Exercise directions
Leave out the images and repeat every entry below exactly.

Dataset entries
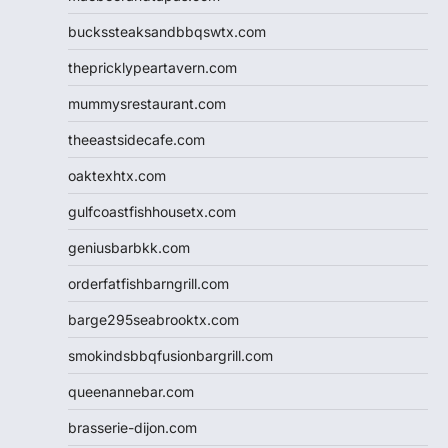
buckssteaksandbbqswtx.com
thepricklypeartavern.com
mummysrestaurant.com
theeastsidecafe.com
oaktexhtx.com
gulfcoastfishhousetx.com
geniusbarbkk.com
orderfatfishbarngrill.com
barge295seabrooktx.com
smokindsbbqfusionbargrill.com
queenannebar.com
brasserie-dijon.com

Exercise answer
buckssteaksandbbqswtx.com
thepricklypeartavern.com
mummysrestaurant.com
theeastsidecafe.com
oaktexhtx.com
gulfcoastfishhousetx.com
geniusbarbkk.com
orderfatfishbarngrill.com
barge295seabrooktx.com
smokindsbbqfusionbargrill.com
queenannebar.com
brasserie-dijon.com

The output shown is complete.